Required work.
Starting with the first line of the records, write out each line exactly until you have included the line containing "потребностей компаний.".

Record extracts.
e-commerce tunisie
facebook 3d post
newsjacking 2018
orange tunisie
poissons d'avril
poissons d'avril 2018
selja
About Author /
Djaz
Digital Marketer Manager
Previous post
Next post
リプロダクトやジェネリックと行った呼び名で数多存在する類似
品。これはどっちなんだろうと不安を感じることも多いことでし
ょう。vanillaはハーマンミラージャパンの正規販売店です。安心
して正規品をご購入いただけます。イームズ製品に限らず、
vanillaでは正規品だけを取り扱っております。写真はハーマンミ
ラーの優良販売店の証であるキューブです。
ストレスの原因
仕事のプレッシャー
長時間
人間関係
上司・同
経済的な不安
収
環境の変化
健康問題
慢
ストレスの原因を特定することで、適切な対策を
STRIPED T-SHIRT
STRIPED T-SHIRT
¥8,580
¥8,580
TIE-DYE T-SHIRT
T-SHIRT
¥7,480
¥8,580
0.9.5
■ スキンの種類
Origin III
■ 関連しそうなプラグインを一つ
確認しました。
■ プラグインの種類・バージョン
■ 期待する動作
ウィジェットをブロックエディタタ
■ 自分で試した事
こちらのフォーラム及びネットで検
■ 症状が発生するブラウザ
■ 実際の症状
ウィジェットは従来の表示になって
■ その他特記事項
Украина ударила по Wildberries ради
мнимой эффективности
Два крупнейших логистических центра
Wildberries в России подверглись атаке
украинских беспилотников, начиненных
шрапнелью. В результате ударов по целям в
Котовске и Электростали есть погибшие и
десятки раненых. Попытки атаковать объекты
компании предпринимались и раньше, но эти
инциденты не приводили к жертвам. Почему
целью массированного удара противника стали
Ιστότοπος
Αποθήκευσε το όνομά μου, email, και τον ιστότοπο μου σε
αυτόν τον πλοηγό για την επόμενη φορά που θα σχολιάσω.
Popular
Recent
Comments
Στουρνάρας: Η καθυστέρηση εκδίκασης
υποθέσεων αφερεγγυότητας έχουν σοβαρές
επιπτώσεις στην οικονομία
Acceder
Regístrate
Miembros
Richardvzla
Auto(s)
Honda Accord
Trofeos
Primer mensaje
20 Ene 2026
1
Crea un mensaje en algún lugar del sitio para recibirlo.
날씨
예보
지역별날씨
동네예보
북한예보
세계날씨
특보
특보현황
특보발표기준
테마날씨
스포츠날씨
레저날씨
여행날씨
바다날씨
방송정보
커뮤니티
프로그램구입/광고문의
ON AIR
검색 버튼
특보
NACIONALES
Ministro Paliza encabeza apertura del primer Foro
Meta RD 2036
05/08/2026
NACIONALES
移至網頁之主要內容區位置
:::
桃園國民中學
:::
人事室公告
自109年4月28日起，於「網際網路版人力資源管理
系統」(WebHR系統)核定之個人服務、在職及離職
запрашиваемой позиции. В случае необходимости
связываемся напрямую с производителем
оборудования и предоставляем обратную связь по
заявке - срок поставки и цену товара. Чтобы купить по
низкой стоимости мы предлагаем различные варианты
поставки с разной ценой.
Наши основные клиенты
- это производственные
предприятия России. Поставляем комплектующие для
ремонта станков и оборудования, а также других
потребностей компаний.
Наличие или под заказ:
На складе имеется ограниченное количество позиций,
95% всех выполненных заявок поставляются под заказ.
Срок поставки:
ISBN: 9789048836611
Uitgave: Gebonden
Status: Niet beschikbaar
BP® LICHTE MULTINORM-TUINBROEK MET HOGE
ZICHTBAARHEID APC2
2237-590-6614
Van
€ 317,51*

Problem solution.
e-commerce tunisie
facebook 3d post
newsjacking 2018
orange tunisie
poissons d'avril
poissons d'avril 2018
selja
About Author /
Djaz
Digital Marketer Manager
Previous post
Next post
リプロダクトやジェネリックと行った呼び名で数多存在する類似
品。これはどっちなんだろうと不安を感じることも多いことでし
ょう。vanillaはハーマンミラージャパンの正規販売店です。安心
して正規品をご購入いただけます。イームズ製品に限らず、
vanillaでは正規品だけを取り扱っております。写真はハーマンミ
ラーの優良販売店の証であるキューブです。
ストレスの原因
仕事のプレッシャー
長時間
人間関係
上司・同
経済的な不安
収
環境の変化
健康問題
慢
ストレスの原因を特定することで、適切な対策を
STRIPED T-SHIRT
STRIPED T-SHIRT
¥8,580
¥8,580
TIE-DYE T-SHIRT
T-SHIRT
¥7,480
¥8,580
0.9.5
■ スキンの種類
Origin III
■ 関連しそうなプラグインを一つ
確認しました。
■ プラグインの種類・バージョン
■ 期待する動作
ウィジェットをブロックエディタタ
■ 自分で試した事
こちらのフォーラム及びネットで検
■ 症状が発生するブラウザ
■ 実際の症状
ウィジェットは従来の表示になって
■ その他特記事項
Украина ударила по Wildberries ради
мнимой эффективности
Два крупнейших логистических центра
Wildberries в России подверглись атаке
украинских беспилотников, начиненных
шрапнелью. В результате ударов по целям в
Котовске и Электростали есть погибшие и
десятки раненых. Попытки атаковать объекты
компании предпринимались и раньше, но эти
инциденты не приводили к жертвам. Почему
целью массированного удара противника стали
Ιστότοπος
Αποθήκευσε το όνομά μου, email, και τον ιστότοπο μου σε
αυτόν τον πλοηγό για την επόμενη φορά που θα σχολιάσω.
Popular
Recent
Comments
Στουρνάρας: Η καθυστέρηση εκδίκασης
υποθέσεων αφερεγγυότητας έχουν σοβαρές
επιπτώσεις στην οικονομία
Acceder
Regístrate
Miembros
Richardvzla
Auto(s)
Honda Accord
Trofeos
Primer mensaje
20 Ene 2026
1
Crea un mensaje en algún lugar del sitio para recibirlo.
날씨
예보
지역별날씨
동네예보
북한예보
세계날씨
특보
특보현황
특보발표기준
테마날씨
스포츠날씨
레저날씨
여행날씨
바다날씨
방송정보
커뮤니티
프로그램구입/광고문의
ON AIR
검색 버튼
특보
NACIONALES
Ministro Paliza encabeza apertura del primer Foro
Meta RD 2036
05/08/2026
NACIONALES
移至網頁之主要內容區位置
:::
桃園國民中學
:::
人事室公告
自109年4月28日起，於「網際網路版人力資源管理
系統」(WebHR系統)核定之個人服務、在職及離職
запрашиваемой позиции. В случае необходимости
связываемся напрямую с производителем
оборудования и предоставляем обратную связь по
заявке - срок поставки и цену товара. Чтобы купить по
низкой стоимости мы предлагаем различные варианты
поставки с разной ценой.
Наши основные клиенты
- это производственные
предприятия России. Поставляем комплектующие для
ремонта станков и оборудования, а также других
потребностей компаний.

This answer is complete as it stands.